Братство Креста
Шрифт:
На местах для почетных гостей собралось немало уважаемых личностей. Знатные горожане подталкивали друг друга локтями, шепотом называя имена.
— Взгляните, какого мрачного деда под руки несут. Сам предводитель чудских Озерников пожаловал!
— А как вам тот, в красной папахе? Это же нижегородский Голова, клянусь вам!
— А вон, на балконе, выборгские и лужские!
— Господа, а этот здоровяк, Карапуз, что он тут делает? Он ведь всего лишь капитан пограничной стражи?
— О, вы не слышали последних новостей! Это прежде он
— А вот и наша чародейка!
— Да кто же, кто?
— Да умница французская, что пули без боли достает. Тряпку тебе на нос кладут, и спишь. А как проснешься, уже все пули вынули! Сказывают, к ней на операции даже казацкие атаманы с Ростова едут…
— Так она же не лекарша вроде, а химик…
— Тем более! Скоро вместо мамы Роны в Питере будет. Ей губернатор целый дворец выделил и лекарей лучших в помощь, и училище химическое учредил.
— А где же митрополит? Где Онуфрий, господа? Вроде все соборники расселись, а никого из Лавры не вижу…
— Вы, любезный, отстали от жизни в Ломоносове! Онуфрия давно сняли…
— Да когда же? Да кто его снял?
— Так свои же и сняли! Месяц назад прошел областной Собор. Патриарха нового выбрали, и прочих новых отцов… Теперь совсем другие верховодят; патриархом Василия избрали. Он личный духовник супруги Кузнеца…
— Ах ты, господи! Ну, тогда понятно, откуда ветер дует!
— Нет, дружище, ничего вам не понятно. Он же теперь патриарх, над всей Русью суд будет вершить!
— Да как же это, над всей Русью? Ведь у соседей свои попы найдутся. Кто же Василия на Урале слушать будет?
— Не советую так громко… Это вам не Ломоносов, сегодня такие дела затеваются… Я вам так скажу — будут Василия слушать, никуда не денутся!
— Постойте, а это что за личности?
— Господа, не шумите, ничего не слышно!
Миша Рубенс ударил в гонг и через рупор объявил о присутствии делегации Верховного польского воеводы.
— Ох ты, дьякон в красной рясе-то, важный какой, а глазенки так и горят!

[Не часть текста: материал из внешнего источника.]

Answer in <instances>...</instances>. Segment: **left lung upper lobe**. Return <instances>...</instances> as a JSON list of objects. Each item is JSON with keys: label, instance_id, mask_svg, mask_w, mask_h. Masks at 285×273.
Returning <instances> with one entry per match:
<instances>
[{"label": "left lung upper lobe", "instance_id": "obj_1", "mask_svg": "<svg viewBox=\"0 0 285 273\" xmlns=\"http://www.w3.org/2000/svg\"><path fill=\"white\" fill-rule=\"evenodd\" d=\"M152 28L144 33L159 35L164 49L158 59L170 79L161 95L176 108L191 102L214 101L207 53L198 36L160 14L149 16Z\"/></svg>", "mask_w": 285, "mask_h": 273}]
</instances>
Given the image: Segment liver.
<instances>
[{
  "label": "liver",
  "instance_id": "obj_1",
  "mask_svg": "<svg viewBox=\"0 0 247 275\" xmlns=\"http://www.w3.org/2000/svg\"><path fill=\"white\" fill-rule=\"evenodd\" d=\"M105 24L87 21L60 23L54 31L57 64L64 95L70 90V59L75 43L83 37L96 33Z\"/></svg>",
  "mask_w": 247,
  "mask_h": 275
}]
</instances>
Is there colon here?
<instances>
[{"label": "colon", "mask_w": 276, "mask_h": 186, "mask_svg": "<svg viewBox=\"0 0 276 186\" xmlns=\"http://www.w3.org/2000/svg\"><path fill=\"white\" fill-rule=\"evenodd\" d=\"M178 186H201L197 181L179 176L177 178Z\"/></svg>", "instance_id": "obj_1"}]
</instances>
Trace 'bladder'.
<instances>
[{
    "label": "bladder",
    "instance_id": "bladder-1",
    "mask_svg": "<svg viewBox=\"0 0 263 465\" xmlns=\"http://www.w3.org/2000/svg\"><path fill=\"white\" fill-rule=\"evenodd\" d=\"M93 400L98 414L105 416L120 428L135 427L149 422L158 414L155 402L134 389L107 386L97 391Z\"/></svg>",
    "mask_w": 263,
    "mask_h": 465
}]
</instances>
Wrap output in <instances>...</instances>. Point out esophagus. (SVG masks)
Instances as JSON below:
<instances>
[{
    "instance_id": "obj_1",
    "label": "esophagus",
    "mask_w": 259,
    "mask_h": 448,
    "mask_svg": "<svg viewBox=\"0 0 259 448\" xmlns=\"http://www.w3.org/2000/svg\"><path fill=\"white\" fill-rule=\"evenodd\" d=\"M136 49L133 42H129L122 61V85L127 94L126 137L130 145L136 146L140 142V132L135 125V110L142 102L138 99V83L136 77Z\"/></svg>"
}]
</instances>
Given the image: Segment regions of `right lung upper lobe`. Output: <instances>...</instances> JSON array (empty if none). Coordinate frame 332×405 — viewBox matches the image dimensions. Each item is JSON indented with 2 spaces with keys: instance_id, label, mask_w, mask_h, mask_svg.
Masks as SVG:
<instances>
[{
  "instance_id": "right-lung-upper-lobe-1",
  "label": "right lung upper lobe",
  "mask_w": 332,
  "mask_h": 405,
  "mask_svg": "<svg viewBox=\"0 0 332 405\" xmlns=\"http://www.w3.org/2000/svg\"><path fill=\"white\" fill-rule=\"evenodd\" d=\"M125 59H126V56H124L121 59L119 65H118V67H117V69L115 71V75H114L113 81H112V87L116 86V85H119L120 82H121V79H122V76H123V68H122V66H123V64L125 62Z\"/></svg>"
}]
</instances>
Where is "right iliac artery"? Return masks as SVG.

— Это не ряса, любезный, а сутана. И не дьякон, а епископ Варшавский, Станислав. Говорят, недавно выбрали…
— А еще говорят, что он приятель нашего губернатора.
Внезапно разговоры смолкли, по залу пронесся шумный вздох. Люди привставали на скамейках, чтобы лучше видеть гостевую скамью. Рядом с официальной делегацией Берлина и представителями немецкой фактории появились несколько удивительных, низкорослых людей в черных очках и низко надвинутых черных шляпах.

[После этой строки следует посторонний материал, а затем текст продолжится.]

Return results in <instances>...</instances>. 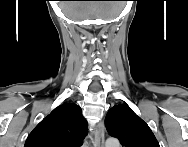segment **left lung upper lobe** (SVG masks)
Segmentation results:
<instances>
[{
  "label": "left lung upper lobe",
  "instance_id": "1",
  "mask_svg": "<svg viewBox=\"0 0 188 147\" xmlns=\"http://www.w3.org/2000/svg\"><path fill=\"white\" fill-rule=\"evenodd\" d=\"M105 124L109 134L124 147H160L149 126L128 105L112 107Z\"/></svg>",
  "mask_w": 188,
  "mask_h": 147
}]
</instances>
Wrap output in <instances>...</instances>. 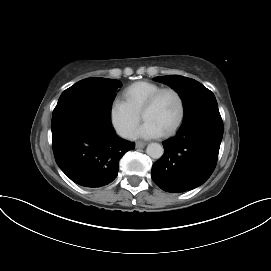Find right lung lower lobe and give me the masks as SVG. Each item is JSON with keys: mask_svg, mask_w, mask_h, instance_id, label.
Returning a JSON list of instances; mask_svg holds the SVG:
<instances>
[{"mask_svg": "<svg viewBox=\"0 0 271 271\" xmlns=\"http://www.w3.org/2000/svg\"><path fill=\"white\" fill-rule=\"evenodd\" d=\"M52 146L60 169L84 187H101L117 176L119 160L135 144L119 138L103 112L63 119L53 125Z\"/></svg>", "mask_w": 271, "mask_h": 271, "instance_id": "right-lung-lower-lobe-1", "label": "right lung lower lobe"}]
</instances>
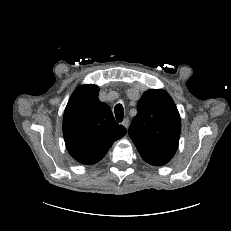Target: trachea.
I'll list each match as a JSON object with an SVG mask.
<instances>
[{"label": "trachea", "mask_w": 231, "mask_h": 231, "mask_svg": "<svg viewBox=\"0 0 231 231\" xmlns=\"http://www.w3.org/2000/svg\"><path fill=\"white\" fill-rule=\"evenodd\" d=\"M114 112H115V116H116L117 121L122 122L123 117H124L123 106L121 104H117L114 108Z\"/></svg>", "instance_id": "trachea-1"}]
</instances>
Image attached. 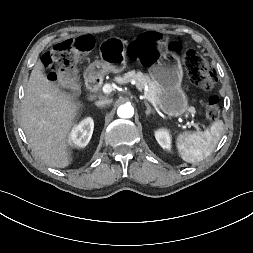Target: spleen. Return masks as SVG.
<instances>
[{"label":"spleen","mask_w":253,"mask_h":253,"mask_svg":"<svg viewBox=\"0 0 253 253\" xmlns=\"http://www.w3.org/2000/svg\"><path fill=\"white\" fill-rule=\"evenodd\" d=\"M223 122L215 121L204 132L179 134L176 145L180 157L188 163H197L207 158L216 148L223 132Z\"/></svg>","instance_id":"1"}]
</instances>
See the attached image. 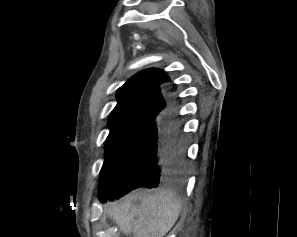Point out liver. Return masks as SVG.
<instances>
[{
    "instance_id": "liver-1",
    "label": "liver",
    "mask_w": 297,
    "mask_h": 237,
    "mask_svg": "<svg viewBox=\"0 0 297 237\" xmlns=\"http://www.w3.org/2000/svg\"><path fill=\"white\" fill-rule=\"evenodd\" d=\"M104 210L126 236L164 237L180 215L181 201L169 190H138L107 203Z\"/></svg>"
}]
</instances>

— Это что за нечисть, прости господи?
— Тише, тише… Ты что, хочешь попасть в списки Трибунала? Не видел разве, баржа здоровенная у Адмиралтейства стоит?
— Так то ж Орландо пригнал, новый Старшина фабричный. В Кронштадте починили и паровик на угле запустили.

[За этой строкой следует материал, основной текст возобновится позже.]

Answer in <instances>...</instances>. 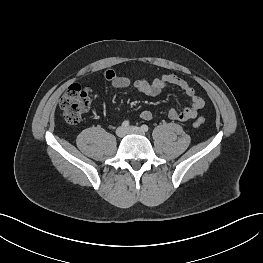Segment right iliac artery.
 <instances>
[{
    "instance_id": "1",
    "label": "right iliac artery",
    "mask_w": 263,
    "mask_h": 263,
    "mask_svg": "<svg viewBox=\"0 0 263 263\" xmlns=\"http://www.w3.org/2000/svg\"><path fill=\"white\" fill-rule=\"evenodd\" d=\"M129 125H130V123L127 120L123 121V123H122V127L125 128V129L128 128Z\"/></svg>"
}]
</instances>
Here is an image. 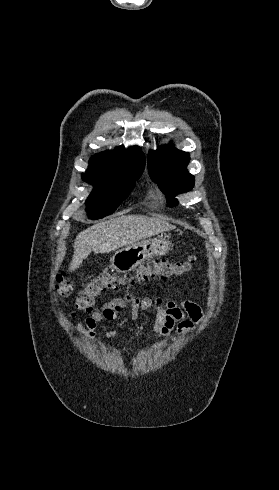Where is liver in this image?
Here are the masks:
<instances>
[{
  "label": "liver",
  "mask_w": 279,
  "mask_h": 490,
  "mask_svg": "<svg viewBox=\"0 0 279 490\" xmlns=\"http://www.w3.org/2000/svg\"><path fill=\"white\" fill-rule=\"evenodd\" d=\"M169 230H175V226L165 222V220L147 218V216H119V218H113L108 222L94 224L76 236L69 272L77 270L91 252L108 254V252L119 250L123 246H127V248L134 246L140 240H146V238L157 236V234H164Z\"/></svg>",
  "instance_id": "6515ba94"
}]
</instances>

— Вот-вот! На барже гномов и привезли, и не только их. Эти мелкие, они де-ле-га-ты! Во как! От германских южных земель и от бельгийцев.
Рядом с пивоварами, степенно
Коваль тихонько оглядывал зал. Эту ночь он почти не спал и весь извелся, а утром, как ни странно, успокоился. Утром в окно спальни заглянуло солнышко, он поставил себе на примусе сто первую кружку кофе, и распахнул тяжелую раму. Дворцовая площадь переливалась миллионами брызг, после ночного дождя, ангел привычно балансировал на столбе, а по Мойке веселой стайкой, под охраной гвардейцев, шли в дворцовую школу ребятишки.
Потом губернатор перевел взгляд назад, на громадный стол, заваленный бумагами, планами и чертежами, и его охватила вдруг детская беззаботность.
«Какого черта, — сказал он вслух и удивился звуку своего осипшего голоса. — Не буду я ничего писать, обойдутся без тезисов. Одного тезиса с них достаточно. Или я остаюсь, или еду к Прохору и остаток дней ловлю с ним рыбу…»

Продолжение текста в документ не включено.